Threshold logic (TL) has long been known as an alternative way to compute Boolean functions. Much of the earlier work on TL dates back to the 1960s, which focused primarily on exploring the theoretical aspects of TL, with little attention being paid to the synthesis and optimization of large, multi-level TL circuits, which are also referred to herein as TL networks. The lack of efficient implementations of TL gates, when compared to static fully Complementary Metal Oxide Semiconductor (CMOS) transistor networks and the rapid development of synthesis and optimization tools for Boolean logic design, led to a loss of interest in developing a similar infrastructure for designing TL circuits. The situation is now changing in favor of threshold logic.
The scaling of Metal Oxide Semiconductor Field Effect Transistors (MOSFETs) that has been taking place for over three decades is expected to continue for at least another decade, after which a point will be reached where transitioning to non-CMOS technologies will be necessary. Research is currently in progress to find the best alternative to CMOS. A few examples of post-CMOS devices are resonant tunneling diodes (RTDs), single electron transistors (SETs), quantum cellular automata (QCA), and carbon nano-tube FETs (CNT-FETs). A common and important characteristic of these devices is that they can be used to realize TL efficiently. Efficient CMOS implementations of threshold gates are also currently available. Consequently, there has been a resurgence of interest in TL and synthesis and verification methods that are applicable to large, multi-level threshold circuits.

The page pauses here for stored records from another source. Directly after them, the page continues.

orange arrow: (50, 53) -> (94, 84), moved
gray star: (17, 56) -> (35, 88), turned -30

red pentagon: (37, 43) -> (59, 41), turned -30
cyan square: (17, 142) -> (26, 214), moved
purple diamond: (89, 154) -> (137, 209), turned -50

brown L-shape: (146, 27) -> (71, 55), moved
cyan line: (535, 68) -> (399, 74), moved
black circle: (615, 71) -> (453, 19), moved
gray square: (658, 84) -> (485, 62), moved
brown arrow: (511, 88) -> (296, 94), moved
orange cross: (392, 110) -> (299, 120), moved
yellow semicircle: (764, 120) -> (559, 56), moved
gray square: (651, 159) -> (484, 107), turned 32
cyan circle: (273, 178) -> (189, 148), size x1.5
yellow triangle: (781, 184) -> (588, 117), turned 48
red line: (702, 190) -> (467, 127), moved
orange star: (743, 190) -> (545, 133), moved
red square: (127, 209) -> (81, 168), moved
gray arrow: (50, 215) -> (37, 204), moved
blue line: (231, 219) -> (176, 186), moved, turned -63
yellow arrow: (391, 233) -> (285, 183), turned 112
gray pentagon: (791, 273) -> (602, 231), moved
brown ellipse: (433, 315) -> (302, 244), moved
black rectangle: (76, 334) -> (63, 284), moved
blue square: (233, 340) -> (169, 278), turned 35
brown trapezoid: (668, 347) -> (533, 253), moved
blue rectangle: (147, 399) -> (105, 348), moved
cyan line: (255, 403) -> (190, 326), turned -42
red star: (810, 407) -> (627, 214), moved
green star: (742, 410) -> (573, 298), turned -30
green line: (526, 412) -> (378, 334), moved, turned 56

The traditional approach for the synthesis of multilevel threshold logic circuits is based on determining if a Boolean function is threshold by verifying satisfiability of a large number of integer linear inequalities. However, such an approach is only practical for functions with a few inputs. Thus, there is a need for a method for synthesizing multilevel threshold circuits that eliminates the use of integer linear programming (ILP) formulation to determine if a Boolean function is threshold and to evaluate the weights and threshold in case the function is a threshold function.